In meat offerings, restaurants typically like to feature a certain cut on their menus, such as flank steak or pork tenderloin. Working with a small-scale farmer, the chef can’t just order up a box of 150 pounds of pork tenderloin. With only 6–8 pounds of tenderloin per animal, that’s up to 25 animals worth of tenderloin! Not only would the farmer have to process a lot of animals for this order, but they would have to sell the rest of the animal. The best restaurant-farmer relationships in the meat lane are ones based on whole animal commitments. That takes more time and skill for the chef, and the chef has to push the eater a little toward cuts or preparations perhaps less familiar, but the rewards are many.

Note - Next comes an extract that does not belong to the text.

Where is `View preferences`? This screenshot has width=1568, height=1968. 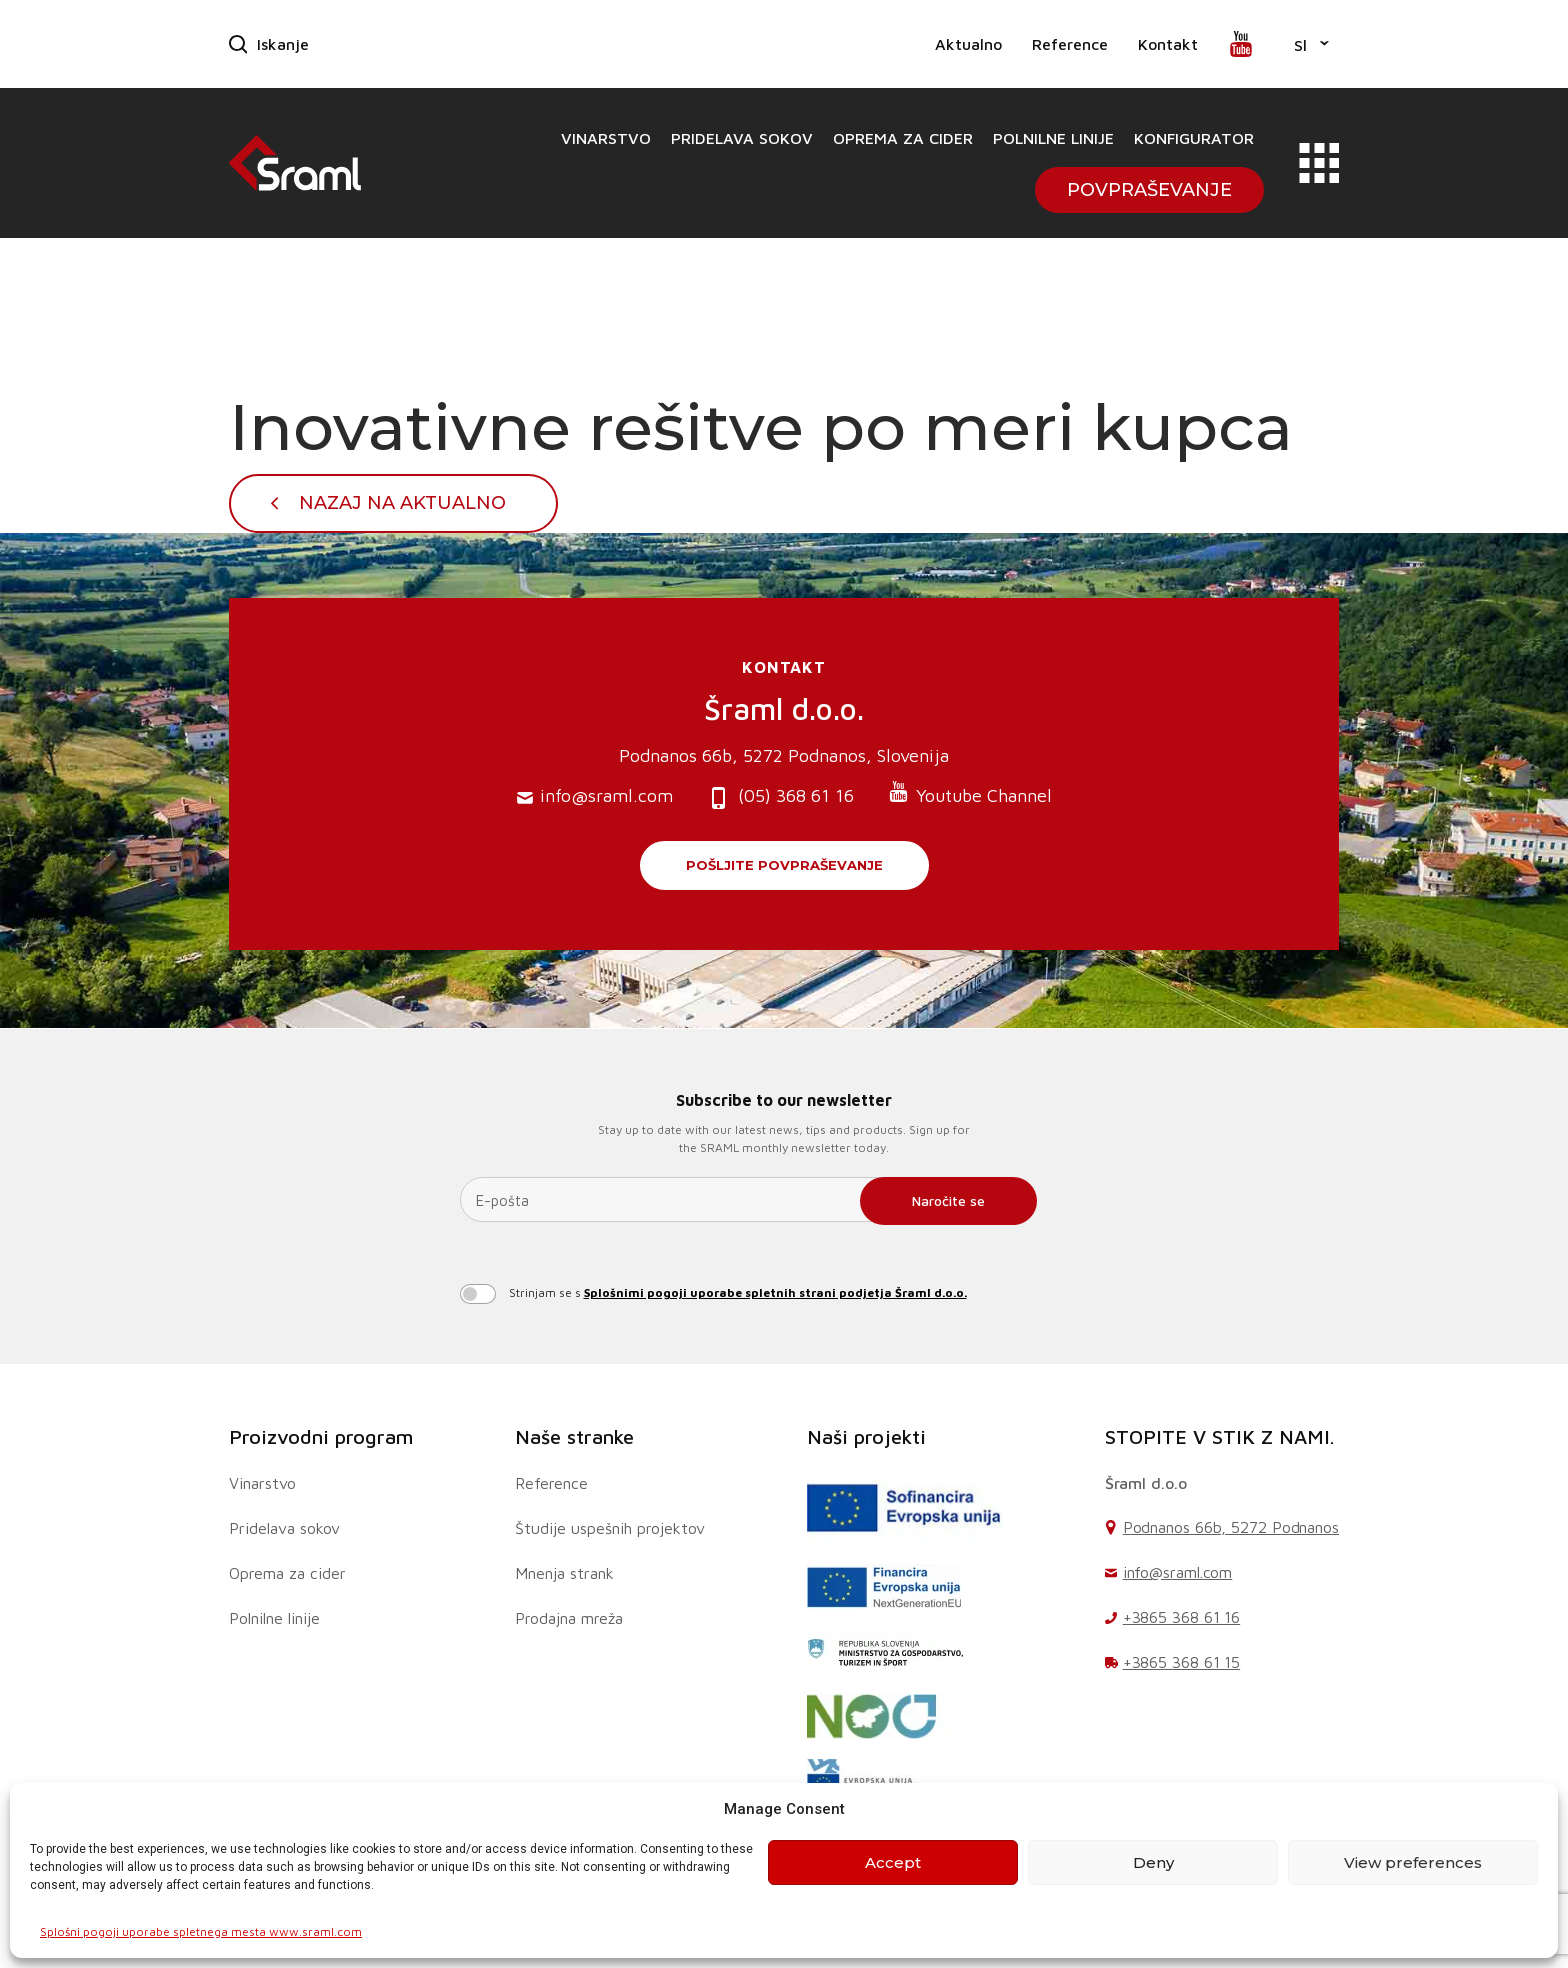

For all local growers, not only do they pay more for the local ingredients, but there’s usually no truck to bring it to them. It may be pleasant for Philip Krajeck or Tony Galzin to make a weekly trip to the Richland Park farmers market, but it takes time, something chefs are often short on.
Sometimes the smiling (and somehow never too busy to talk mushrooms) face of Alan Powell brings a delivery from Nashville Grown. A powerful force behind local food, Nashville Grown is a fantastic nonprofit serving the local food economy as a local food hub. Aggregating and distributing farm products for sale to restaurants, chefs, and caterers, the products come from approximately 65 farms, all within 100 miles of Davidson County.
Your interest, as a customer, in the chef’s willingness to take extra time and money to provide these products on the menu is important feedback to help energize these efforts.
I’m looking forward to seeing y’all in Nashville soon!